= Georgiana (side-wheeler) =

1849 steamboat

Georgiana, a small side-wheel steamboat made in Philadelphia in 1849, one of the first on the waters of the Mokelumne River, Sacramento, San Joaquin and Tuolumne Rivers of California.

==Construction==
The Georgiana was a 30-ton steamboat, built for the Aspinwall Steam Transportation Line in Philadelphia, knocked down and sent by sea to San Francisco in 1849. It was to be reassembled at the shipyard of Domingo Marcucci on the beach on San Francisco Bay just south of Folsom Street and east of Beale Street.
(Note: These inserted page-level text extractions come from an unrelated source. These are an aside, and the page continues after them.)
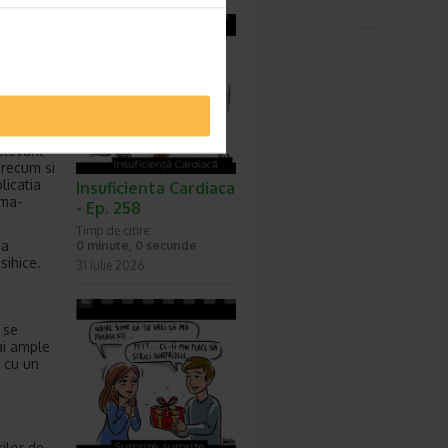
rea atat
elevant
precum si
licatia
Insuficienta Cardiaca
mma-
- Ep. 258
Timp de citire:
ea
0 minute, 0 secunde
sihice.
31 iulie 2026
 se
ai ample
 cu un
rilor de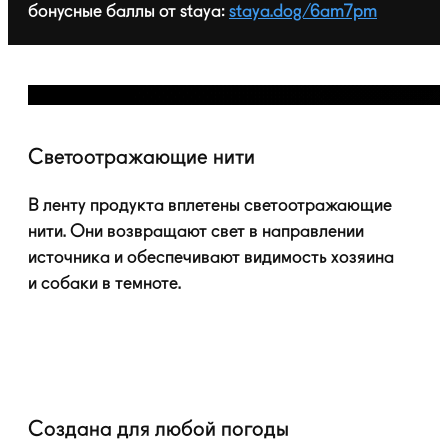
бонусные баллы от staya:
staya.dog/6am7pm
Светоотражающие нити
В ленту продукта вплетены светоотражающие
нити. Они возвращают свет в направлении
источника и обеспечивают видимость хозяина
и собаки в темноте.
Создана для любой погоды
Her keel was laid on February 22, 1850. She was 73 feet long, with a 16 feet beam and a 4.5-foot-deep hold and had machinery was put in by George K. Gluyas. Marcucci launched her with steam up and she began her trial run immediately.

==History==
Shortly after it was launched, in April 1850, Georgiana pioneered the shortcut route through the Delta between Sacramento and Stockton, through, the slough, which connects the Sacramento River with the San Joaquin River through the Mokelumne River. The route was named the Georgiana Slough after the steamboat.

In May 1850, the Georgiana pioneered the route from Stockton up the San Joaquin River and Tuolumne River to Tuolumne City. Subsequently, her captain began a weekly service from Stockton to San Joaquin City Grayson City and Tuolumne City timed to leave after the arrival of the Captain Sutter from San Francisco. Following a dry summer, the low water in the river grounded the Georgiana ending the ambitions of Tuolumne City to be a river port until the 1860s. With overwhelming competition by the larger steamers of Simmons, Hutchinson & Company and the flood of other steamboats arriving from the East causing a decline in fares, in the fall of 1851 Aspenwall sold out. Georgiana was sold and by June 1851 was steaming between San Francisco and Sonoma, 3 times a week for Engels, Hooper and Company.

==Fate==
The Georgianas boiler blew up as it was departing Petaluma, and scalded 3, with loss of life on November 23, 1855.